🟨 The Girl on the Train (2015) Review - Drunken Damaged Goods | Book Waffle

The Girl on the Train (2015) written by Paula Hawkins

Mystery thrillers are pretty new to me so apologies if I sound horribly plebeian.

The Girl on the Train follows a British woman named, spin the generic name wheel, Rachel. Rachel is a mess of a human being after her husband cheated on her and left for the other woman. Ouch. Distraught and lonely, she finds herself repeating the same habits over and over to try and cope with the fact that she's damaged goods and no one wants to talk to her.

She takes solace in people watching, though. On the eponymous train to work, she watches the same people play out their routines day after day. She gives them names and imagines whole lives for them. Like they're little dolls in her little dollhouse.

Until Dawn dollhouse.

Honestly, not a bad setup.

And, y'know, after the first 10k words, I was really impressed. The people-watching fantasy is such a great way to develop the loneliness of a character. It reminded me of Miss Brill by Katherine Mansfield, one of my absolute favorite short stories. 
I'll have to do a write-up on that someday.

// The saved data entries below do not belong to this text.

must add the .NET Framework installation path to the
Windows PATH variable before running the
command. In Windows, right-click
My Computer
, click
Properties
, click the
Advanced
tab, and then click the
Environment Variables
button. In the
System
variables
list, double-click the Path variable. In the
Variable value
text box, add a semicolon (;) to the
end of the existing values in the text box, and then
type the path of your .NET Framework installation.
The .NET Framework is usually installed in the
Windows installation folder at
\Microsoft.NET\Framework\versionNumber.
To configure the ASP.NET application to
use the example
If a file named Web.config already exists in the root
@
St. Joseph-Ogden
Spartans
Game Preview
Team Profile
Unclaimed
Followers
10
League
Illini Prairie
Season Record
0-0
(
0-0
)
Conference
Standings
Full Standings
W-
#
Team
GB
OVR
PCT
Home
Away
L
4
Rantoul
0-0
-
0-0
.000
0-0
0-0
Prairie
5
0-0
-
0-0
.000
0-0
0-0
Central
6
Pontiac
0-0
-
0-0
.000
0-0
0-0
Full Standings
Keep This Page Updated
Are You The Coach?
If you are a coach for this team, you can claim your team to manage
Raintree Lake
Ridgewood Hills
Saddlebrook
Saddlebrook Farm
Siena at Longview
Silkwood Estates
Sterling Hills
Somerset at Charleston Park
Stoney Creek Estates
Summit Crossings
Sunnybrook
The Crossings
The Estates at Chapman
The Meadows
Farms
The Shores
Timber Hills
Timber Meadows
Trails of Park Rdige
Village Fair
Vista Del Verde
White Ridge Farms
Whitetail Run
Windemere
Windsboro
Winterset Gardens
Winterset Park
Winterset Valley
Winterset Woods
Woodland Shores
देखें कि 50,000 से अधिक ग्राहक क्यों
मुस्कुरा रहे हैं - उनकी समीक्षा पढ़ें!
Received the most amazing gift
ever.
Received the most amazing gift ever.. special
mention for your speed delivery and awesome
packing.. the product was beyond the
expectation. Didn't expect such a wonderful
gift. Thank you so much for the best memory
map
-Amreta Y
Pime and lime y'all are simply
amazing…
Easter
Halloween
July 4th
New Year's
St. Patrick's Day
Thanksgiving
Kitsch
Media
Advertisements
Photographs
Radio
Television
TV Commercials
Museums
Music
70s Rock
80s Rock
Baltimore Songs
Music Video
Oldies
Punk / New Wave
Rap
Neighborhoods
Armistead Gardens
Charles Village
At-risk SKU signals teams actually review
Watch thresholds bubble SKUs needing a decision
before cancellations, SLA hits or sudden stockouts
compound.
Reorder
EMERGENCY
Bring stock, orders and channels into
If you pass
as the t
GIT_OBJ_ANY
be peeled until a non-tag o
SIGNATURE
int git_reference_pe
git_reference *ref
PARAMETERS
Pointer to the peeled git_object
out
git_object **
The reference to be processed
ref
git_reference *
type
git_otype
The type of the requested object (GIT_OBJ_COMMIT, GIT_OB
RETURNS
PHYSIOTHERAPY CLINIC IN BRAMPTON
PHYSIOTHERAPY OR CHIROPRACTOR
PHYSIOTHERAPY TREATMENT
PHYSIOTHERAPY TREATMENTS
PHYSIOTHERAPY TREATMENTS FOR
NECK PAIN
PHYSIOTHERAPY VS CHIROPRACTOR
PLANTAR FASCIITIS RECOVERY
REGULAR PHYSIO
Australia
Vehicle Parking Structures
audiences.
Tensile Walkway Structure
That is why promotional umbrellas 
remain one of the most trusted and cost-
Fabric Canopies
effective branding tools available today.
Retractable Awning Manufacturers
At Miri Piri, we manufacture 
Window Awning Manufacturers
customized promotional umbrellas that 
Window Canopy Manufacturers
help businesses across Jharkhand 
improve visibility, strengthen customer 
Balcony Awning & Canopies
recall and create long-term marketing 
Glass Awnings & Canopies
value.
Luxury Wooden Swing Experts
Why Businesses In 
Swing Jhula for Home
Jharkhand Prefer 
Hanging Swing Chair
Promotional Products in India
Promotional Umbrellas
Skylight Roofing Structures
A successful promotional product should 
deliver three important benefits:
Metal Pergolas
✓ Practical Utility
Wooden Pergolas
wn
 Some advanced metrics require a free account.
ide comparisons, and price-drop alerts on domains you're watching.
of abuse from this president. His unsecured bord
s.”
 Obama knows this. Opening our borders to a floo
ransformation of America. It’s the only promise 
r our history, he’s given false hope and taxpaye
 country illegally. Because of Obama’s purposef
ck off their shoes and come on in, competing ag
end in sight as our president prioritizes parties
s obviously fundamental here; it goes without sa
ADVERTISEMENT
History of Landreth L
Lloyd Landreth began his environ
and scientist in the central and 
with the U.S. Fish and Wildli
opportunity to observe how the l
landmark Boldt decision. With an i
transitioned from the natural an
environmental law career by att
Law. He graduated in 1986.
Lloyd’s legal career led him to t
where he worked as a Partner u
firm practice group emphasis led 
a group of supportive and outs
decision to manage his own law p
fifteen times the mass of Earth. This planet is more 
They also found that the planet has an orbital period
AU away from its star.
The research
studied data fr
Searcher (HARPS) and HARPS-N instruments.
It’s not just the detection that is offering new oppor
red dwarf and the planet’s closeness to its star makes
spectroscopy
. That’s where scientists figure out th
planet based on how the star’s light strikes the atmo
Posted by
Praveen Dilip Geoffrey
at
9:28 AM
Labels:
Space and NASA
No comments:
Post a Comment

Look. I'm a guy that bullied relentlessly as a kid. I get that feeling of ostracization. Granted, my experience wasn't the result of betrayal, but I empathize with the result. That loner tendency to retreat into yourself and playout a story in your head from afar. A desire to be part of society without letting yourself get hurt.

What I'm trying to say is that, even though I'm not a thirty-something year-old English woman, I was willing and ready to love this thing.

But my early enthusiasm waned by the middle. My sympathy too.

The protagonist is infuriating AF. She's a drunk and clumsy. She's damaged goods, as already stated. I get that. I know people like that. And so I'll excuse her poor decision-making to a point. But she does the most wacky and stupid things all the time even when she is sober.

Everyone lies. All the time. And for what? And for what!? For some petty half-cooked drama?

The characters say some version of "I don't know why I did X. I knew I shouldn't," so often that it almost feels like a plea by the characters to the reader.

"Please. Save us from this story!" they seem to say.

It becomes so tiresome, especially after I correctly solved the mystery around the 60% mark and still had a whole lot of shoddy choices left to slog through. And then the author goes and character assassinates the one idiot in this book that isn't scum. 
Bro. Why? It doesn't even amount to anything!

Mechanically... idk. It's fine, I guess? Serviceable prose. The flow is good. 

The timeline jumping was easy enough to follow, so I suppose that's a tick in the book's favor. It could have easily been a negative. Frequent fast-forwarding combined with perspective switches is a difficult technique to pull-off. But the voices are distinct enough that I slipped between characters with ease.

All in all, it had me interested at first, but irritating characterization and dragging intrigue don't elevate it above mediocre territory. It's a damn shame too because it could have easily been so much more.